Top of Supplied entries

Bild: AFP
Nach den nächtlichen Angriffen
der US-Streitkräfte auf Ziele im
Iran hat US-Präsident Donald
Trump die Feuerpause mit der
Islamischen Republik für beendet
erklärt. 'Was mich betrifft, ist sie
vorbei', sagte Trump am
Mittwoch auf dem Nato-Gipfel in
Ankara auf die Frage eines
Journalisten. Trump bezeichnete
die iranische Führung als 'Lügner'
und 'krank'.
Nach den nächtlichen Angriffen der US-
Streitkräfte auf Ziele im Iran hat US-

Bottom of Supplied entries

From the line containing "Trump die Feuerpause mit der" down to the last line of the data, transcribe every line exactly; nothing else should appear.

* Exercise solution:
Trump die Feuerpause mit der
Islamischen Republik für beendet
erklärt. 'Was mich betrifft, ist sie
vorbei', sagte Trump am
Mittwoch auf dem Nato-Gipfel in
Ankara auf die Frage eines
Journalisten. Trump bezeichnete
die iranische Führung als 'Lügner'
und 'krank'.
Nach den nächtlichen Angriffen der US-
Streitkräfte auf Ziele im Iran hat US-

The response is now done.